**To do:**
Your answer must be the data repeated exactly, with no pictures in it.

# # # # #

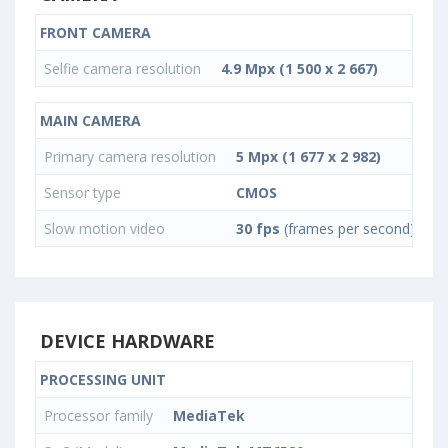
FRONT CAMERA
Selfie camera resolution
4.9 Mpx (1 500 x 2 667)
MAIN CAMERA
Primary camera resolution
5 Mpx (1 677 x 2 982)
Sensor type
CMOS
Slow motion video
30 fps
(frames per second)
DEVICE HARDWARE
PROCESSING UNIT
Processor family
MediaTek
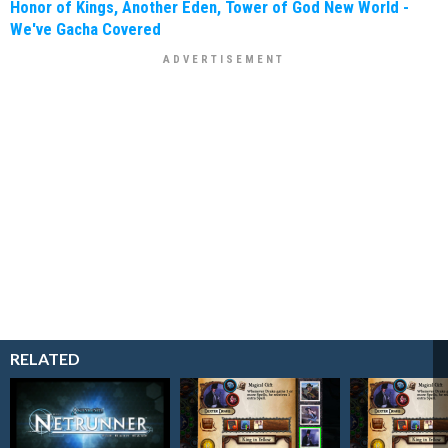
Honor of Kings, Another Eden, Tower of God New World -
We've Gacha Covered
RELATED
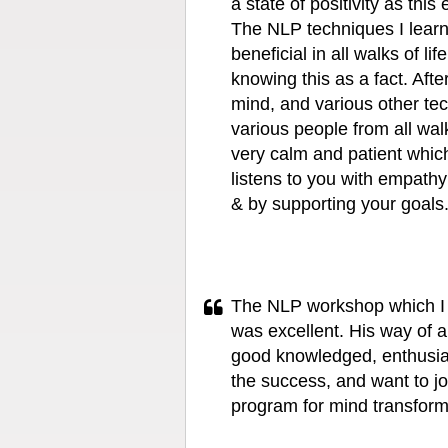
a state of positivity as this
The NLP techniques I lear
beneficial in all walks of li
knowing this as a fact. Aft
mind, and various other tec
various people from all walk
very calm and patient which
listens to you with empath
& by supporting your goals
The NLP workshop which I 
was excellent. His way of 
good knowledged, enthusias
the success, and want to jo
program for mind transform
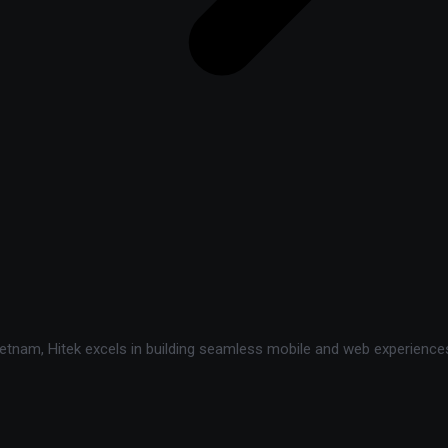
tnam, Hitek excels in building seamless mobile and web experiences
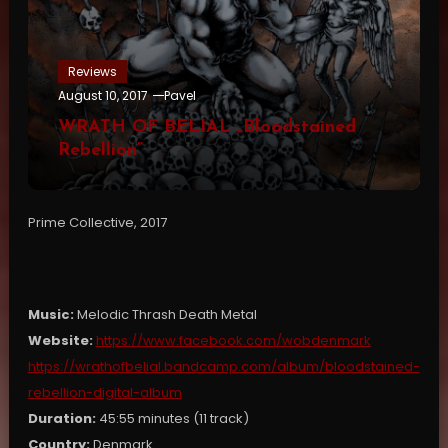
Reviews
August 10, 2017
Pavel
WRATH OF BELIAL „Bloodstained
Rebellion”
Prime Collective, 2017
Music:
Melodic Thrash Death Metal
Website:
https://www.facebook.com/wobdenmark
https://wrathofbelial.bandcamp.com/album/bloodstained-
rebellion-digital-album
Duration:
45:55 minutes (11 track)
Country:
Denmark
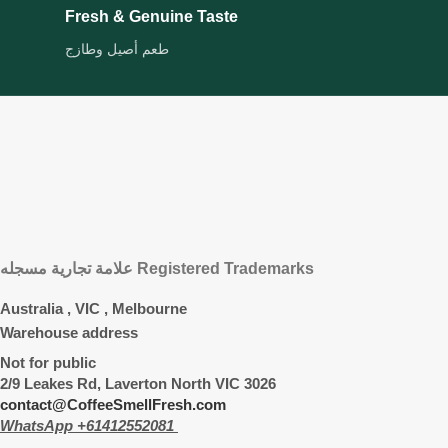
Fresh & Genuine Taste
طعم أصيل وطازج
علامة تجارية مسجله Registered Trademarks
Australia , VIC , Melbourne
Warehouse address
Not for public
2/9 Leakes Rd, Laverton North VIC 3026
contact@CoffeeSmellFresh.com
WhatsApp +61412552081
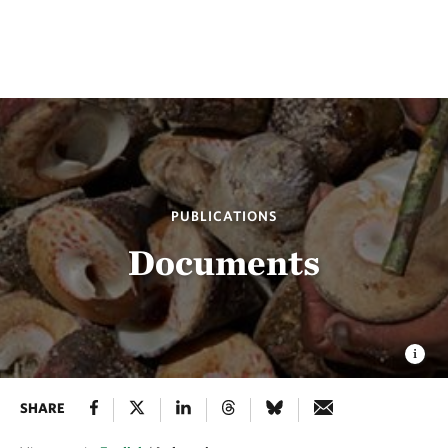
PUBLICATIONS
Documents
SHARE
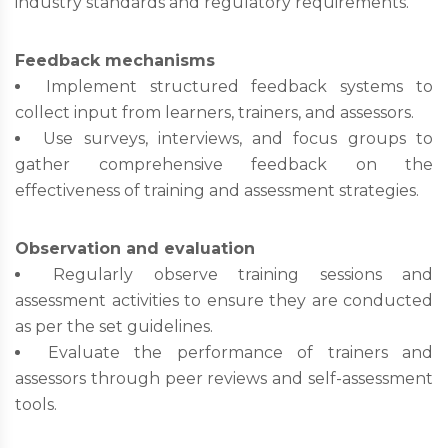
industry standards and regulatory requirements.
Feedback mechanisms
Implement structured feedback systems to
collect input from learners, trainers, and assessors.
Use surveys, interviews, and focus groups to
gather comprehensive feedback on the
effectiveness of training and assessment strategies.
Observation and evaluation
Regularly observe training sessions and
assessment activities to ensure they are conducted
as per the set guidelines.
Evaluate the performance of trainers and
assessors through peer reviews and self-assessment
tools.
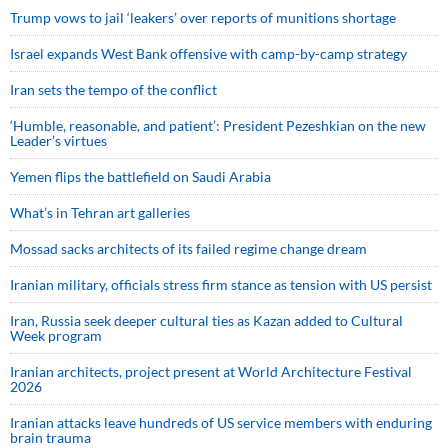
Trump vows to jail ‘leakers’ over reports of munitions shortage
Israel expands West Bank offensive with camp-by-camp strategy
Iran sets the tempo of the conflict
‘Humble, reasonable, and patient’: President Pezeshkian on the new
Leader’s virtues
Yemen flips the battlefield on Saudi Arabia
What’s in Tehran art galleries
Mossad sacks architects of its failed regime change dream
Iranian military, officials stress firm stance as tension with US persist
Iran, Russia seek deeper cultural ties as Kazan added to Cultural
Week program
Iranian architects, project present at World Architecture Festival
2026
Iranian attacks leave hundreds of US service members with enduring
brain trauma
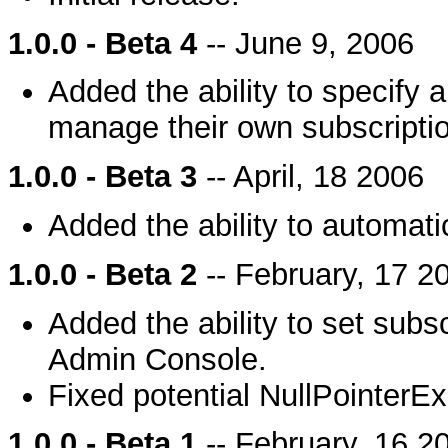
1.0.0 - Beta 4
-- June 9, 2006
Added the ability to specify a 
manage their own subscripti
1.0.0 - Beta 3
-- April, 18 2006
Added the ability to automatic
1.0.0 - Beta 2
-- February, 17 2
Added the ability to set subsc
Admin Console.
Fixed potential NullPointerEx
1.0.0 - Beta 1
-- February, 16 2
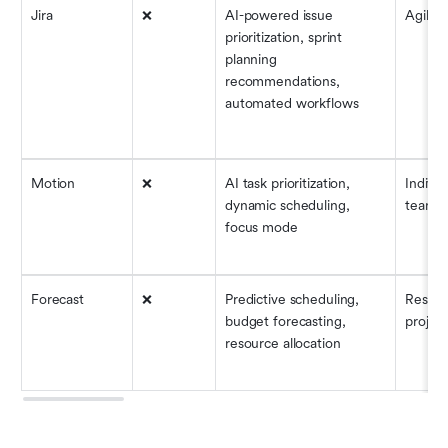
Jira
❌
AI-powered issue 
Agile 
prioritization, sprint 
planning 
recommendations, 
automated workflows
Motion
❌
AI task prioritization, 
Individ
dynamic scheduling, 
teams
focus mode
Forecast
❌
Predictive scheduling, 
Resour
budget forecasting, 
project
resource allocation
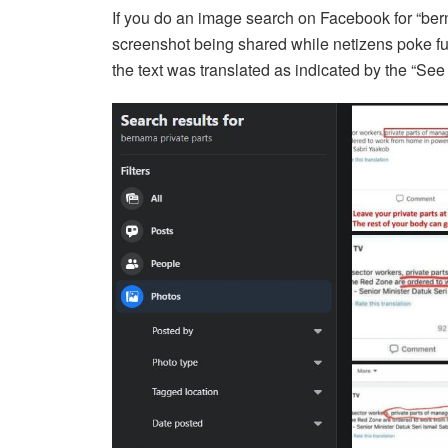
If you do an image search on Facebook for “bern
screenshot being shared while netizens poke fun 
the text was translated as indicated by the “See o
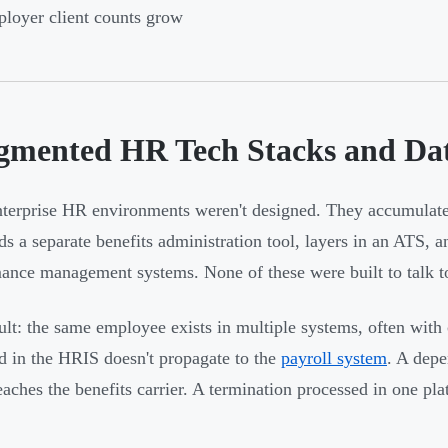
loyer client counts grow
gmented HR Tech Stacks and Dat
terprise HR environments weren't designed. They accumulate
dds a separate benefits administration tool, layers in an ATS, 
ance management systems. None of these were built to talk to
ult: the same employee exists in multiple systems, often with
d in the HRIS doesn't propagate to the
payroll system
. A dep
eaches the benefits carrier. A termination processed in one pla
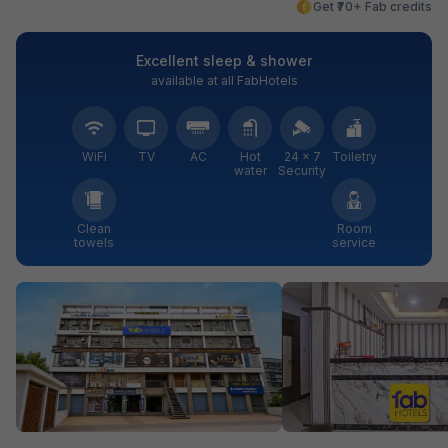
Get ₹70+ Fab credits
Excellent sleep & shower
available at all FabHotels
WiFi
TV
AC
Hot
24 × 7
Toiletry
water
Security
Clean
Room
towels
service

# # # # #

**Task solution:**
FRONT CAMERA
Selfie camera resolution
4.9 Mpx (1 500 x 2 667)
MAIN CAMERA
Primary camera resolution
5 Mpx (1 677 x 2 982)
Sensor type
CMOS
Slow motion video
30 fps
(frames per second)
DEVICE HARDWARE
PROCESSING UNIT
Processor family
MediaTek
Honor of Kings, Another Eden, Tower of God New World -
We've Gacha Covered
RELATED
a state of positivity as this
The NLP techniques I lear
beneficial in all walks of li
knowing this as a fact. Aft
mind, and various other tec
various people from all walk
very calm and patient which
listens to you with empath
& by supporting your goals
The NLP workshop which I 
was excellent. His way of 
good knowledged, enthusias
the success, and want to jo
program for mind transform
tnam, Hitek excels in building seamless mobile and web experiences
Reviews
August 10, 2017
Pavel
WRATH OF BELIAL „Bloodstained
Rebellion”
Prime Collective, 2017
Music:
Melodic Thrash Death Metal
Website:
https://www.facebook.com/wobdenmark
https://wrathofbelial.bandcamp.com/album/bloodstained-
rebellion-digital-album
Duration:
45:55 minutes (11 track)
Country:
Denmark
Fresh & Genuine Taste
طعم أصيل وطازج
علامة تجارية مسجله Registered Trademarks
Australia , VIC , Melbourne
Warehouse address
Not for public
2/9 Leakes Rd, Laverton North VIC 3026
contact@CoffeeSmellFresh.com
WhatsApp +61412552081
PUBLICATIONS
Documents
SHARE
industry standards and regulatory requirements.
Feedback mechanisms
Implement structured feedback systems to
collect input from learners, trainers, and assessors.
Use surveys, interviews, and focus groups to
gather comprehensive feedback on the
effectiveness of training and assessment strategies.
Observation and evaluation
Regularly observe training sessions and
assessment activities to ensure they are conducted
as per the set guidelines.
Evaluate the performance of trainers and
assessors through peer reviews and self-assessment
tools.
Trump vows to jail ‘leakers’ over reports of munitions shortage
Israel expands West Bank offensive with camp-by-camp strategy
Iran sets the tempo of the conflict
‘Humble, reasonable, and patient’: President Pezeshkian on the new
Leader’s virtues
Yemen flips the battlefield on Saudi Arabia
What’s in Tehran art galleries
Mossad sacks architects of its failed regime change dream
Iranian military, officials stress firm stance as tension with US persist
Iran, Russia seek deeper cultural ties as Kazan added to Cultural
Week program
Iranian architects, project present at World Architecture Festival
2026
Iranian attacks leave hundreds of US service members with enduring
brain trauma
1.0.0 - Beta 4
-- June 9, 2006
Added the ability to specify a 
manage their own subscripti
1.0.0 - Beta 3
-- April, 18 2006
Added the ability to automatic
1.0.0 - Beta 2
-- February, 17 2
Added the ability to set subsc
Admin Console.
Fixed potential NullPointerEx
1.0.0 - Beta 1
-- February, 16 2
Jira
❌
AI-powered issue 
Agile 
prioritization, sprint 
planning 
recommendations, 
automated workflows
Motion
❌
AI task prioritization, 
Individ
dynamic scheduling, 
teams
focus mode
Forecast
❌
Predictive scheduling, 
Resour
budget forecasting, 
project
resource allocation
If you do an image search on Facebook for “bern
screenshot being shared while netizens poke fun 
the text was translated as indicated by the “See o
loyer client counts grow
gmented HR Tech Stacks and Dat
terprise HR environments weren't designed. They accumulate
dds a separate benefits administration tool, layers in an ATS, 
ance management systems. None of these were built to talk to
ult: the same employee exists in multiple systems, often with
d in the HRIS doesn't propagate to the
payroll system
. A dep
eaches the benefits carrier. A termination processed in one pla
Get ₹70+ Fab credits
Excellent sleep & shower
available at all FabHotels
WiFi
TV
AC
Hot
24 × 7
Toiletry
water
Security
Clean
Room
towels
service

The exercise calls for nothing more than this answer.